The new EU Regulations on deforestation require amongst others, that producing countries comply with stringent measures aimed at protecting the environmental ecosystem, resulting in sustainable and ethically sourced cocoa.

Despite the noble intentions behind the promulgation of the regulations some of which were already being addressed, there are huge ethical and economic concerns for countries like Ghana, Cote d’Ivoire and Cameroun, as to who bears the extra cost of compliance.

Ghana, for example, even before the advent of the EU Regulations, had already commenced and completed the Cocoa Management System (CMS), one of the critical requirements for the cocoa traceability system and will be ready for full roll-out in October this year.

But for the Chief Executive of COCOBOD, the cost implications of compliance is a critical matter that must not be ignored, since it has the tendency to increase not only the cost of cocoa but also present social and economic challenges to farmers who are already reeling under general debilitating economic conditions in their respective countries.

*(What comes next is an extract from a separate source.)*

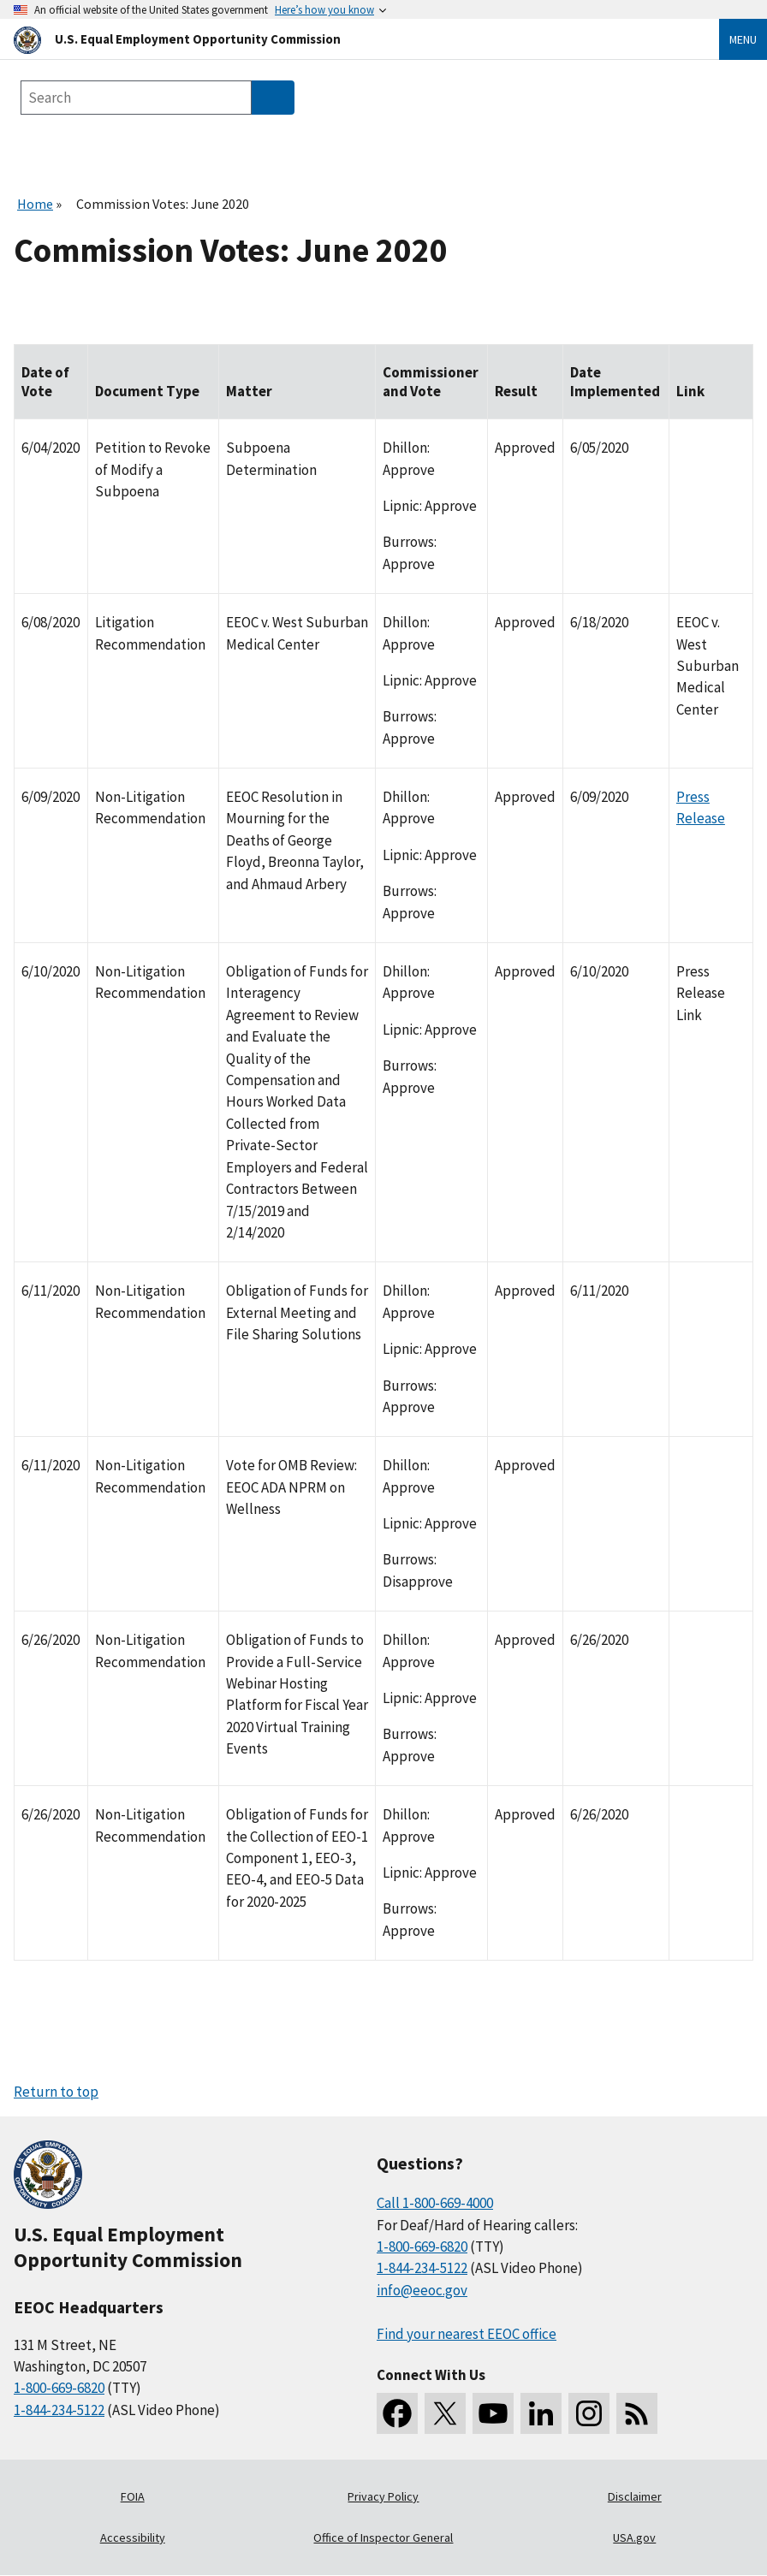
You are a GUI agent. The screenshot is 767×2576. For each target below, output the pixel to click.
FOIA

“Ghana is very much aligned to implementing the European Union regulations but this will come at a cost to farmers and producing countries which is likely to increase the cost of cocoa from Ghana, Cote d’Ivoire and Cameroun”, Mr Boahen emphasized on Tuesday during a panel discussion at the ongoing World Cocoa Conference in Brussels, Belgium.

Joseph Boahen averred that long before the EU considered the new regulations, steps had already been taken by producing countries, particularly Ghana, to address the myriad of challenges associated with climate change and its consequences on production.

“Yes, the regulations are meant to enhance the awareness of sustainable production, but for us we were already bothered about the way climate change was affecting production and disrupting local activities, so even before the idea of the regulations was conceived, Ghana had already started mapping farms which is another element because without the polygon maps you cannot trace the source of the cocoa,’ he stressed.

He however observed that the new regulations failed to consider issues relating to costs and who bears responsibility for the technologies and tools involved in implementing these programmes, which he said were very expensive and could not be borne by the individual farmers.

“So now the conclusion is that having done all that, who pays for the cost, right from the polygon maps, bringing in the technology and the training because you need real-time data to make it work, which means that since this has not been factored in the new EU regulations, the operator has to pay and this is going to make cocoa from Ghana, Cote d’lvoire and Cameroun very expensive.”

Against this backdrop, some have argued that the liability of paying for the cost of compliance must partly be borne by the wealthy nations that consume the majority of the cocoa produced.

Considering the substantial investments in resources involved in compliance and the fact that producing countries are already reeling under economic pressure, advocates of this position believe that the EU and other developed countries should be prepared to support cocoa-producing countries for ethically and sustainably sourced cocoa.